La verdad es que son numerosas las veces que he escrito que no existe “el mejor jugador” de nada, entre otras cosas porque Messi es muy bueno en lo suyo pero tiene muchas carencias en otras misiones 
"Pienso igual que Van Gaal, los futbolistas no ejercen de artistas ni son dioses a los que adorar"

             Siempre he ponderado en el mundo del fútbol, tanto a futbolistas como a entrenadores. Y me molesta mucho cuando un entrenador es destituido por falta de resultados y, precisamente, los jugadores no asumen sus propias responsabilidades. Ellos permanecen en el club a la espera de que un nuevo proyecto se inicie. Lamentablemente siempre aparecerán críticas negativas de aquellos que no venían jugando habitualmente.

             En (El País,24.junio ppdo.,) le preguntaban a Van Gaal: “Siente que su trabajo tiene una veta artística?”. El holandés contestó con determinación: “No! Todo equipo necesita una estructura cuyo propósito sea la colaboración entre cada uno de los integrantes. El fútbol es un deporte de equipo no un deporte individual… Yo creo que la estrella debe ayudar al equipo a ganar. Y en el mundo del fútbol esto no es lo corriente”.

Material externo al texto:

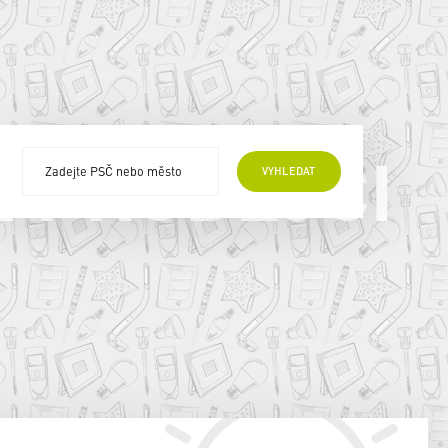
E PRODEJCI
VYHLEDAT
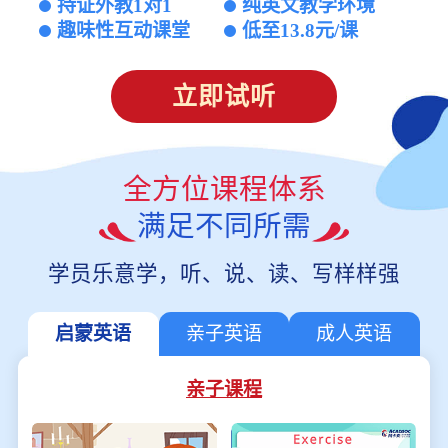
持证外教1对1
纯英文教学环境
趣味性互动课堂
低至13.8元/课
立即试听
全方位课程体系
满足不同所需
学员乐意学，听、说、读、写样样强
启蒙英语
亲子英语
成人英语
亲子课程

            Sin duda estamos ante el endiosamiento de la individualidad. Como si la Sociedad actual precisara caudillos, salvadores, becerros de oro… Y en el fútbol cualquier jugada individual sirve para subir a los cielos al autor muchas veces improvisando jugadas. La verdad es que son numerosas las veces que he escrito que no existe “el mejor jugador” de nada, entre otras cosas porque Messi es muy bueno en lo suyo pero tiene muchas carencias en otras misiones que son mejores que el Pique, o Busquets, u otros compañeros especialistas en defensa o medio campo… De hecho, Van Gaal nos dijo:”Me gusta Messi como jugador individual… es el mejor jugador individual del mundo”.

             Así que, pienso igual que Van Gaal, los futbolistas no ejercen de artistas ni son dioses a los que adorar simplemente porque hacen virguerias con el balón. Con admirarlos podríamos tener suficiente aprecio y consideración como cualquier ciudadano de a pie, no digamos el agravio con otros profesionales normales, o médicos, investigadores, docentes, etc. Lo que pasa es que a estos no los televisan.